Um, you neglected to mention Option C. Print dollars till hell won't have 'em -- and neither will the Chinese (but perhaps i repeat myself.)
Thanks for pointing that out
C.) The Zimbabwe option, print money until it’s not even worth as much as the paper it is printed on. But we will all be millionaires!
In an ideal situation, we shouldn’t have any debt.
I totally agree. But we are so far from ideal that the light from that ideal world will take thousands of years just to reach us.
“the gubmint will be forced to boost interest rates to attract buyers.”
Bring it on, the quicker the better!!
Some of the best income years I had were when interest rates were above 15%.
>> Frankly, the US better balk at acquiring any more debt.
You’re right, of course... but I have to laugh at the idea anyway. It’s so quaint. So “Greatest Generation”.
sigh
We face a deeper recession. They face millions more out of work and revolution.
Sounds good to me.
>> Bring [higher interest rates] on, the quicker the better!!
Yeah, good for us savers. Unless inflation increases even faster. :-(
The following definitely has something to do with it. If reserves are dropping, of their exports are plunging & factories closing, if they want to spend on their own economic stimulus in order to build internal consumer demand for the production from those factories, they would have little need to buy Treasuries at 0% return and risk being paid back with less valuable dollars.
China warns of risks from “abnormal” cross-border capital flow
http://news.xinhuanet.com/english/2009-01/06/content_10614803.htm
BEIJING, Jan.6 (Xinhua) — China faces a threat of “abnormal” cross-border capital flow because of global financial tumult, the country’s foreign exchange regulator said Tuesday.
Such capital movement, resulting from the world economic slowdown and financial crisis, will bring with it potential risks, said Hu Xiaolian, head of the State Administration of Foreign Exchange (SAFE).

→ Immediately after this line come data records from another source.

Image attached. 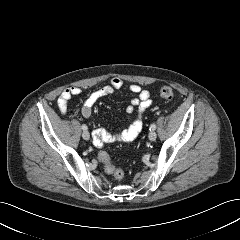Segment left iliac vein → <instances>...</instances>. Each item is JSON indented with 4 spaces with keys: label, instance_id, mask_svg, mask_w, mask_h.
Segmentation results:
<instances>
[{
    "label": "left iliac vein",
    "instance_id": "obj_1",
    "mask_svg": "<svg viewBox=\"0 0 240 240\" xmlns=\"http://www.w3.org/2000/svg\"><path fill=\"white\" fill-rule=\"evenodd\" d=\"M148 138H149L150 141H155L156 138H157L156 132L151 131V132L149 133V135H148Z\"/></svg>",
    "mask_w": 240,
    "mask_h": 240
}]
</instances>
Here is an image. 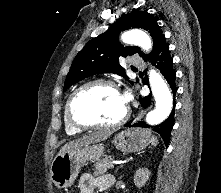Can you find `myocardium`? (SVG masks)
I'll use <instances>...</instances> for the list:
<instances>
[{
	"instance_id": "obj_1",
	"label": "myocardium",
	"mask_w": 221,
	"mask_h": 193,
	"mask_svg": "<svg viewBox=\"0 0 221 193\" xmlns=\"http://www.w3.org/2000/svg\"><path fill=\"white\" fill-rule=\"evenodd\" d=\"M92 86H107L112 89H115L119 92V87L118 85L112 81V80H107V79H94L87 81L80 85L69 97L67 104H66V113L69 122L76 128L81 129V130H89V129H111V128H116L121 125H123L127 119L129 118L130 115V109L126 105V110L124 114L116 121L113 122H107V123H102V122H97V123H82L78 121L74 114H73V105L79 94L84 91L85 89L92 87Z\"/></svg>"
}]
</instances>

China has cut interest rates and seen its economy slowing down since the global financial crisis hit the country’s exporters. That could reduce its attraction to foreign investors and lead to capital outflows.
More money flowing out of the border could increase the risk of liquidity strain in the country, which is especially dangerous amid the global financial crisis.

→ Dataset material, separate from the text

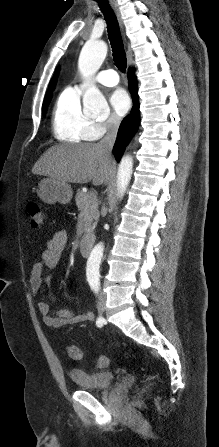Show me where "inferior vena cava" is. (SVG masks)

“Where the money will flow to is quite uncertain,” Hu was quoted as saying in a statement on the SAFE website.
China’s foreign exchange reserves had fallen for the first time since December 2003, Cai Qiusheng, a SAFE official, told a conference last month. He didn’t give specific data of when that happened or by how much.
He said the current reserves were below 1.9 trillion U.S. dollars, the level recorded at the end of September. It was the largest reserve in the world.
The SAFE will improve management on fund flows in and out of the border and more closely monitor the balance of payments, said Hu.
He urged for better risk control in managing foreign exchange reserves, which was “the last safeguard” against risks.
China’s central bank said Tuesday it will also strengthen scrutiny of cross-border capital flows and study ways to tackle “abnormal changes” in the balance of payments.
The People’s Bank of China said it will check the validity of trade payments and step up supervision on individuals carrying foreign currencies in and out of the country.